Mississippi State University (www.msstate.edu) is a comprehensive, doctoral-degree-granting institution and is the largest research university in the state. Known from its beginnings as “The People’s University,” this land-grant institution is accredited by the Commission on Colleges of the Southern Association of Colleges and Schools to award baccalaureate, master, specialist, and doctoral degrees. MSU has the only college of veterinary medicine and college of architecture, art, and design in the state. Mississippi State is designated by the Carnegie Foundation for the Advancement of Teaching as “a high research activity university.” The Carnegie Foundation has also recognized Mississippi State with its Community Engagement Classification.

The recently released NSF Higher Education Research and Development Survey for Fiscal Year 2015 places Mississippi State at 94th overall among public and private institutions based on total research and development expenditures. Nationally, MSU is ranked 59th in non-medical school R&D expenditures. In addition, MSU remains a top 10 school in the U.S. for agricultural sciences, as well as a top 50 university in Mechanical, Aeronautical/Astronautical, Electrical Engineering, and Computer Science. It also achieved top 20 status in social sciences according to the NSF.

Founded in 1950, Social Science Research Center (SSRC) (www.ssrc.msstate.edu) is an interdisciplinary research center whose annual research portfolio normally ranges between $10-12 million. Each year, research faculty lead approximately 40 extramurally-funded research projects that address social, health, safety, and security issues. Research scientists develop their own research agendas, locate funding for their research and develop research strategies, collaborations, tools, and personnel to carry out their research goals through the support of SSRC’s administrative infrastructure, which assists in the financial and personnel aspects of preparing, submitting, and administering research grants and contracts.

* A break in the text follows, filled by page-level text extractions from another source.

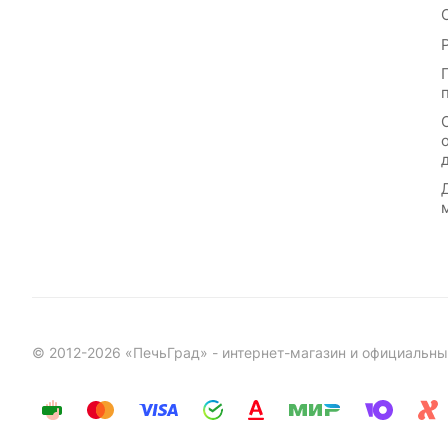
© 2012-2026 «ПечьГрад» - интернет-магазин и официальны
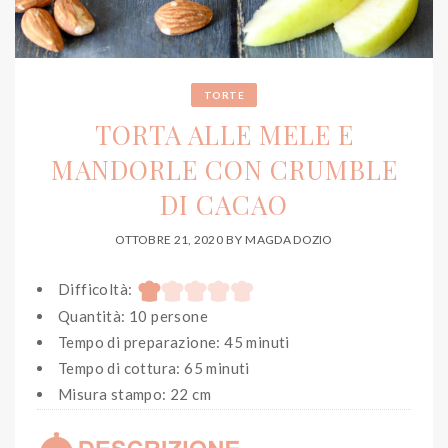
TORTE
TORTA ALLE MELE E
MANDORLE CON CRUMBLE
DI CACAO
OTTOBRE 21, 2020
BY
MAGDA DOZIO
Difficoltà:
Quantità: 10 persone
Tempo di preparazione: 45 minuti
Tempo di cottura: 65 minuti
Misura stampo: 22 cm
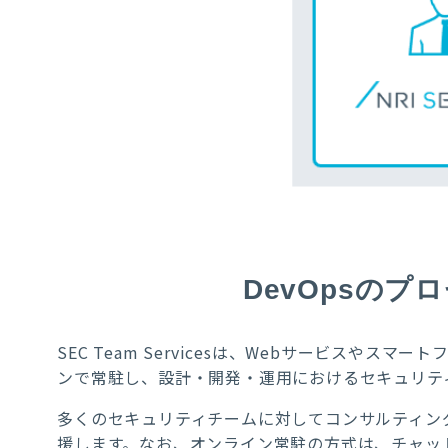
DevOpsのプロ
SEC Team Servicesは、Webサービス
ンで常駐し、設計・開発・運用におけるセキュリテ
多くのセキュリティチームに対してコンサルティン
援します。なお、オンライン常駐の方式は、チャッ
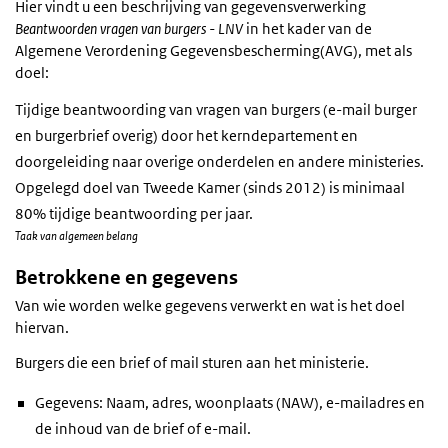
Hier vindt u een beschrijving van gegevensverwerking
Beantwoorden vragen van burgers - LNV
in het kader van de
Algemene Verordening Gegevensbescherming(AVG), met als
doel:
Tijdige beantwoording van vragen van burgers (e-mail burger
en burgerbrief overig) door het kerndepartement en
doorgeleiding naar overige onderdelen en andere ministeries.
Opgelegd doel van Tweede Kamer (sinds 2012) is minimaal
80% tijdige beantwoording per jaar.
Taak van algemeen belang
Betrokkene en gegevens
Van wie worden welke gegevens verwerkt en wat is het doel
hiervan.
Burgers die een brief of mail sturen aan het ministerie.
Gegevens: Naam, adres, woonplaats (NAW), e-mailadres en
de inhoud van de brief of e-mail.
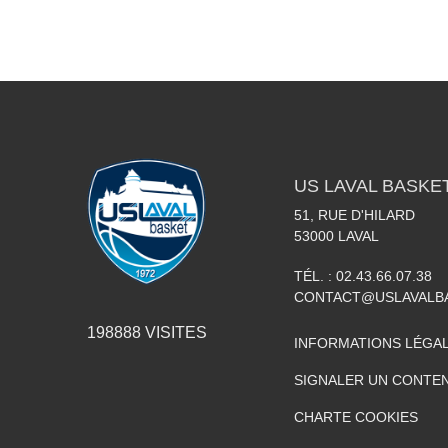
US LAVAL BASKE
51, RUE D'HILARD
53000
LAVAL
TÉL. :
02.43.66.07.38
CONTACT@USLAVALBA
198888
VISITES
INFORMATIONS LÉGA
SIGNALER UN CONTEN
CHARTE COOKIES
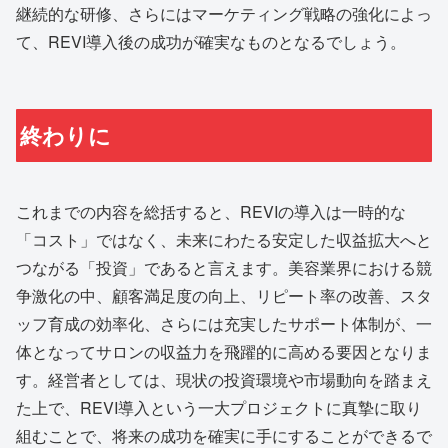
継続的な研修、さらにはマーケティング戦略の強化によっ
て、REVI導入後の成功が確実なものとなるでしょう。
終わりに
これまでの内容を総括すると、REVIの導入は一時的な
「コスト」ではなく、未来にわたる安定した収益拡大へと
つながる「投資」であると言えます。美容業界における競
争激化の中、顧客満足度の向上、リピート率の改善、スタ
ッフ育成の効率化、さらには充実したサポート体制が、一
体となってサロンの収益力を飛躍的に高める要因となりま
す。経営者としては、現状の投資環境や市場動向を踏まえ
た上で、REVI導入という一大プロジェクトに真摯に取り
組むことで、将来の成功を確実に手にすることができるで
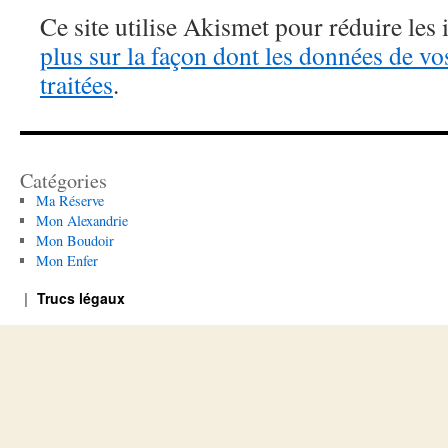
Ce site utilise Akismet pour réduire les 
plus sur la façon dont les données de v
traitées
.
Catégories
Ma Réserve
Mon Alexandrie
Mon Boudoir
Mon Enfer
Trucs légaux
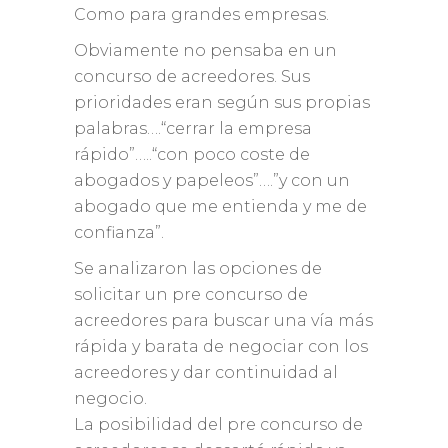
Como para grandes empresas.
Obviamente no pensaba en un
concurso de acreedores. Sus
prioridades eran según sus propias
palabras….“cerrar la empresa
rápido”…..“con poco coste de
abogados y papeleos”….”y con un
abogado que me entienda y me de
confianza”.
Se analizaron las opciones de
solicitar un pre concurso de
acreedores para buscar una vía más
rápida y barata de negociar con los
acreedores y dar continuidad al
negocio.
La posibilidad del pre concurso de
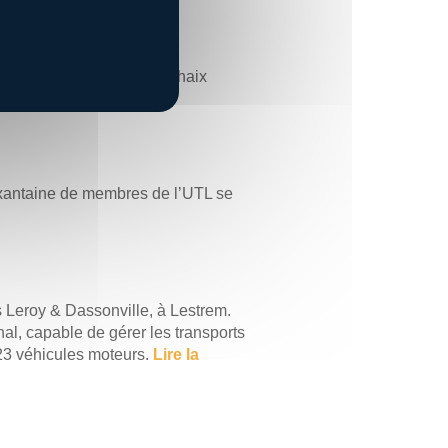
ort et la livraison, à Carhaix
ixantaine de membres de l’UTL se
s Leroy & Dassonville, à Lestrem.
nal, capable de gérer les transports
 23 véhicules moteurs.
Lire la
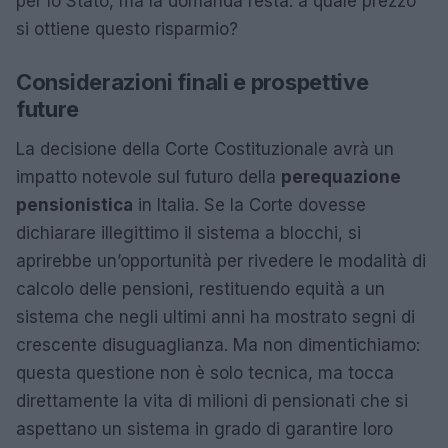
per lo Stato, ma la domanda resta: a quale prezzo
si ottiene questo risparmio?
Considerazioni finali e prospettive
future
La decisione della Corte Costituzionale avrà un
impatto notevole sul futuro della
perequazione
pensionistica
in Italia. Se la Corte dovesse
dichiarare illegittimo il sistema a blocchi, si
aprirebbe un’opportunità per rivedere le modalità di
calcolo delle pensioni, restituendo equità a un
sistema che negli ultimi anni ha mostrato segni di
crescente disuguaglianza. Ma non dimentichiamo:
questa questione non è solo tecnica, ma tocca
direttamente la vita di milioni di pensionati che si
aspettano un sistema in grado di garantire loro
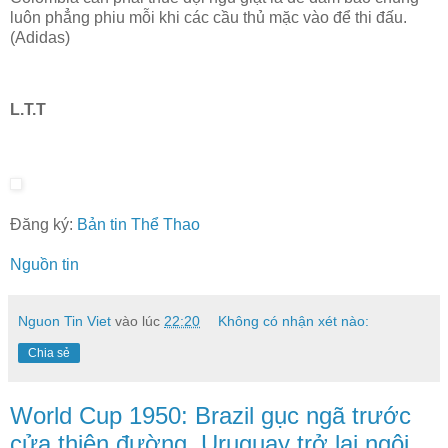
luôn phẳng phiu mỗi khi các cầu thủ mặc vào để thi đấu.
(Adidas
)
L.T.T
Đăng ký:
Bản tin Thể Thao
Nguồn tin
Nguon Tin Viet
vào lúc
22:20
Không có nhận xét nào:
Chia sẻ
World Cup 1950: Brazil gục ngã trước
cửa thiên đường, Uruguay trở lại ngôi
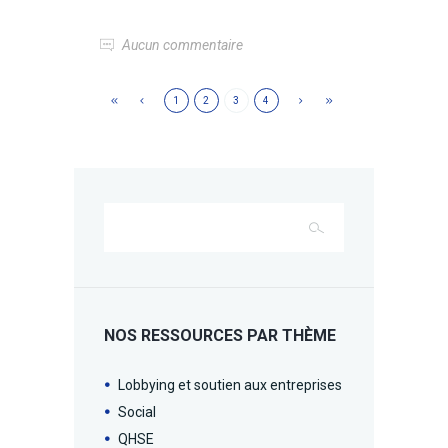
Aucun commentaire
1
2
3
4
NOS RESSOURCES PAR THÈME
Lobbying et soutien aux entreprises
Social
QHSE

SSRC maintains its own Information Technology and Communications Services (ITCS). ITCS includes 20 physical servers, 38 virtualized servers (cloud and local), 12 network attached storage (NAS) devices, over 200 workstations (Windows, macOS, and Linux), and upwards of 70 printers. The NAS devices provide the SSRC with over 150 terabytes of distributed redundant storage configured in RAID 5, RAID 6, or similar disk array. This provides protection against data loss in the event of hardware failures and rapid expandability. SSRC has constructed its own on-premise computing cluster. This is comprised of 15 nodes orchestrated using MaaS (Metal-As-A-Service), Juju (for service orchestration), and OpenStack to allow for flexible on-the-fly creation of virtual servers.

The mission of Data Science for the Social Science Laboratory (DS3)(www.ds3.ssrc.msstate.edu) is to apply data science techniques and methods to social science research across a variety of big data sources including open source data, such as social media content and images. The laboratory has a tentative partnership with the Computer Science Department at MSU. Its in-house experts consist of six scientists from the following five fields of study: Sociology, Psychology, Criminology, Computer Science, and Public Administration. The laboratory collects social media data from a variety of platforms and conducts content, spatial, network, and machine learning analyses of social media text and images along with the associated metadata. We will utilize the skillsets and expertise of this laboratory as needed to assist in conducting the work proposed in the present proposal.